By Maj. Carter Langston
| 352nd Civil Affairs Command PAO | May 1, 2020
During a routine U.S. Army Reserve battle assembly in 2014, then Lt. Col. Alex Garza briefs Soldiers of the 352nd Civil Affairs Command about the causes, effects and prevention of the Ebola epidemic. Photo credit: Sgt. Erick Yates. (Photo by U.S. Army Reserve)
An Army Reserve surgeon is serving on the front line of COVID-19 response in St. Louis, Missouri. Col. Alex Garza, the command surgeon at 352nd Civil Affairs Command, leads the St. Louis Metropolitan Pandemic Task Force and illuminates the value of being “twice the citizen,” which is a term that recognizes those who serve their community in a civilian profession and their nation as a member of the reserve forces.
As the chief medical officer at SSM Health with previous experience as the assistant secretary and chief medical officer at the U.S. Department of Homeland Security during the H1N1 flu pandemic of 2009, Dr.

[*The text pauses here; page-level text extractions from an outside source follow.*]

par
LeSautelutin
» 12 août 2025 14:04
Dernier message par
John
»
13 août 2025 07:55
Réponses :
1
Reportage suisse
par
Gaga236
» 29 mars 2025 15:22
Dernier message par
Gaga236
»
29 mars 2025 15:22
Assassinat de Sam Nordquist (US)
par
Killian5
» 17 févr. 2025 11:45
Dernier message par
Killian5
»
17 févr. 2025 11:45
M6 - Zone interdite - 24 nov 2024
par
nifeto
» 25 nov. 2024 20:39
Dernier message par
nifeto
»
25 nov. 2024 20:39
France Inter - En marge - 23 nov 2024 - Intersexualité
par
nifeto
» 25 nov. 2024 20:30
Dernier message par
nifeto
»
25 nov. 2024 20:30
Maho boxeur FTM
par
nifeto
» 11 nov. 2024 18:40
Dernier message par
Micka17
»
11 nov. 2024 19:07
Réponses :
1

Garza was named the incident commander for the task force response effort, which includes the four major health systems in the St. Louis area: BJC HealthCare, Mercy, SSM Health and St. Luke’s Hospital.

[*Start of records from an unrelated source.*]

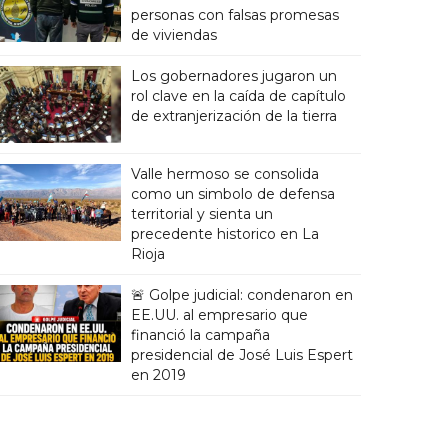
personas con falsas promesas
de viviendas
Los gobernadores jugaron un
rol clave en la caída de capítulo
de extranjerización de la tierra
Valle hermoso se consolida
como un simbolo de defensa
territorial y sienta un
precedente historico en La
Rioja
🚨 Golpe judicial: condenaron en
EE.UU. al empresario que
financió la campaña
presidencial de José Luis Espert
en 2019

"We have a very complex problem, and it can really be boiled down to a simple strategy, which is to stop the spread and save lives," Garza said recently during a local press briefing. "That simple strategy is continuing the social isolation, social distancing, washing hands, and keeping surfaces clean. All of those things that we've been talking about."
In his role as command surgeon for the Fort Meade, Maryland-based 352nd Civil Affairs Command, Garza is responsible for monitoring the medical readiness of about 2,000 Soldiers, some of whom are currently serving extended tours around the world and others are serving on airborne status, which requires additional medical screening.
As incident commander of the task force, Garza’s concept of a unified approach may look familiar to those serving in the nation’s military forces and those familiar with the National Response Framework.
"We quickly came to realize," Garza said during the task force's introductory press conference, "that we needed a unified approach if we were going to get through this pandemic successfully. We realized this was the best way to address all of our needs, whether that's personal protective equipment or facilities or ventilators, all of those different things."
He explained that area hospitals would cooperate, sharing information and resources to ensure the availability of critical supplies and capabilities, because “it does us no good of one healthcare system fails while others still have personal protective equipment and ventilators.” In one recent press briefing, Garza reiterated the necessity to shelter-in-place because the worst-case scenario exceeds medical capacity and is the reason information sharing is so important.
In recent videos distributed through each command, Chief of the Army Reserve and Commanding General of U.S. Army Reserve Command Lt. Gen. Charles Luckey urged all U.S. Army Reserve Soldiers to follow the guidelines published by the Centers for Disease Control and Prevention and authorized virtual battle assemblies.